The results further underscore the anticipation that physicians have toward sofosbuvir and other new drugs. "I think 2 years ago there was a standing-room only meeting in San Francisco, where Pharmasset (which originally developed sofosbuvir), dropped just unbelievable results, and we all thought this was too good to be true," Tim Little, MD, a physician with Puget Sound Gastroenterology in Seattle, Washington, who attended the presentation, told Medscape Medical News.

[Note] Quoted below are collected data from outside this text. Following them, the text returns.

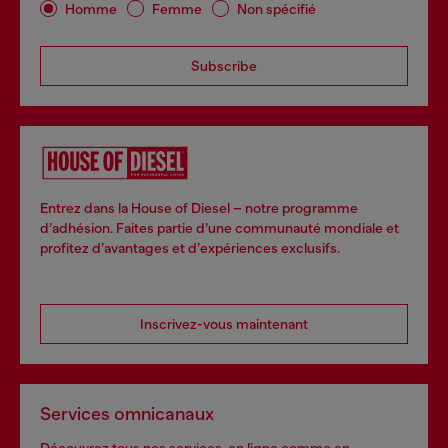
Homme
Femme
Non spécifié
Subscribe
Entrez dans la House of Diesel – notre programme
d’adhésion. Faites partie d’une communauté mondiale et
profitez d’avantages et d’expériences exclusifs.
Inscrivez-vous maintenant
Services omnicanaux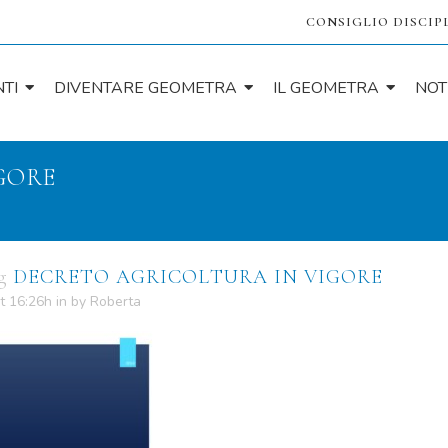
CONSIGLIO DISCIP
TI
DIVENTARE GEOMETRA
IL GEOMETRA
NOT
GORE
g
DECRETO AGRICOLTURA IN VIGORE
t 16:26h
in
by
Roberta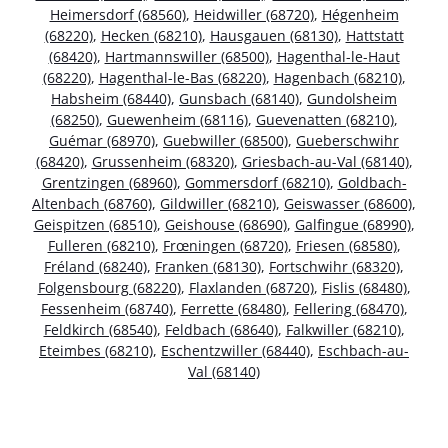
Heimersdorf (68560)
,
Heidwiller (68720)
,
Hégenheim
(68220)
,
Hecken (68210)
,
Hausgauen (68130)
,
Hattstatt
(68420)
,
Hartmannswiller (68500)
,
Hagenthal-le-Haut
(68220)
,
Hagenthal-le-Bas (68220)
,
Hagenbach (68210)
,
Habsheim (68440)
,
Gunsbach (68140)
,
Gundolsheim
(68250)
,
Guewenheim (68116)
,
Guevenatten (68210)
,
Guémar (68970)
,
Guebwiller (68500)
,
Gueberschwihr
(68420)
,
Grussenheim (68320)
,
Griesbach-au-Val (68140)
,
Grentzingen (68960)
,
Gommersdorf (68210)
,
Goldbach-
Altenbach (68760)
,
Gildwiller (68210)
,
Geiswasser (68600)
,
Geispitzen (68510)
,
Geishouse (68690)
,
Galfingue (68990)
,
Fulleren (68210)
,
Frœningen (68720)
,
Friesen (68580)
,
Fréland (68240)
,
Franken (68130)
,
Fortschwihr (68320)
,
Folgensbourg (68220)
,
Flaxlanden (68720)
,
Fislis (68480)
,
Fessenheim (68740)
,
Ferrette (68480)
,
Fellering (68470)
,
Feldkirch (68540)
,
Feldbach (68640)
,
Falkwiller (68210)
,
Eteimbes (68210)
,
Eschentzwiller (68440)
,
Eschbach-au-
Val (68140)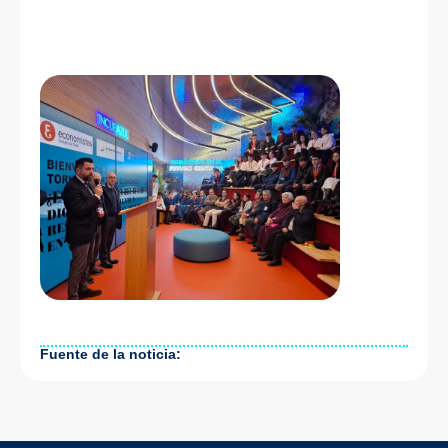
Fuente de la noticia: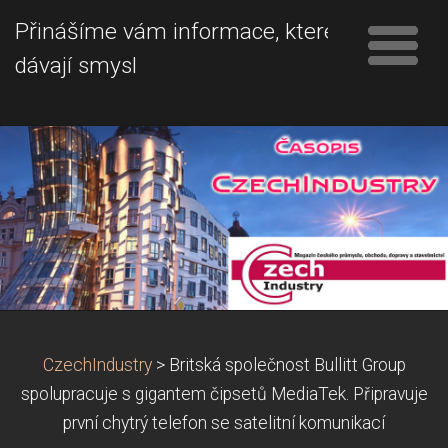
Přinášíme vám informace, které
dávají smysl
CzechIndustry
>
Britská společnost Bullitt Group
spolupracuje s gigantem čipsetů MediaTek. Připravuje
první chytrý telefon se satelitní komunikací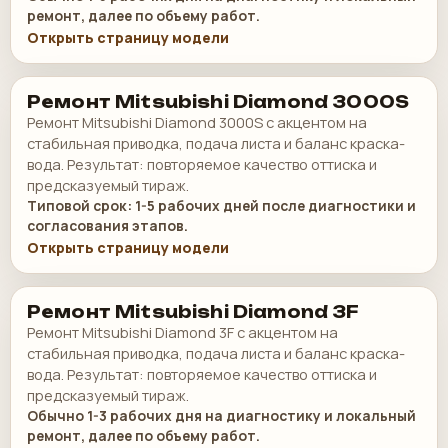
ремонт, далее по объему работ.
Открыть страницу модели
Ремонт Mitsubishi Diamond 3000S
Ремонт Mitsubishi Diamond 3000S с акцентом на
стабильная приводка, подача листа и баланс краска-
вода. Результат: повторяемое качество оттиска и
предсказуемый тираж.
Типовой срок: 1-5 рабочих дней после диагностики и
согласования этапов.
Открыть страницу модели
Ремонт Mitsubishi Diamond 3F
Ремонт Mitsubishi Diamond 3F с акцентом на
стабильная приводка, подача листа и баланс краска-
вода. Результат: повторяемое качество оттиска и
предсказуемый тираж.
Обычно 1-3 рабочих дня на диагностику и локальный
ремонт, далее по объему работ.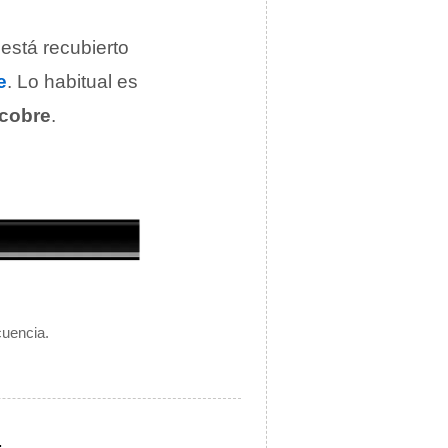
está recubierto
e
. Lo habitual es
cobre
.
cuencia.
.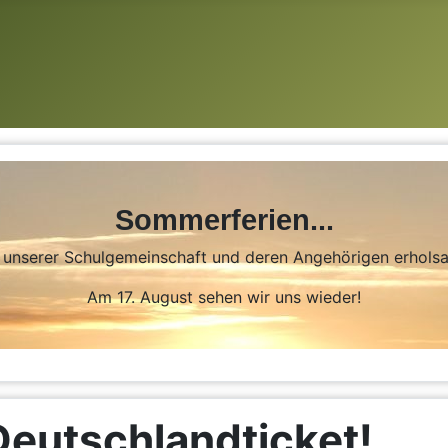
Sommerferien...
n unserer Schulgemeinschaft und deren Angehörigen erhol
Am 17. August sehen wir uns wieder!
Deutschlandticket!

"I don't know that there's anything incredibly new about (this study), but it's confirmation that this dramatic result that this very small group of investigators presented is actually real, and I think we can all understand that this is as good as they said it was going to be, or almost as good," Dr. Little said.
On October 25, an FDA advisory committee unanimously recommended approval of sofosbuvir based on the 12-week results. The FDA is expected to make a decision by December 8.
The research was funded by Gilead Bioscences, which is sponsoring sofosbuvir. Dr. Kowdley has received research funding from Gilead and is a member of the company's advisory committee. Dr. Little has disclosed no relevant financial relationships.
American College of Gastroenterology (ACG) 2013 Annual Scientific Meeting and Postgraduate Course: Abstract 38. Presented October 15, 2013.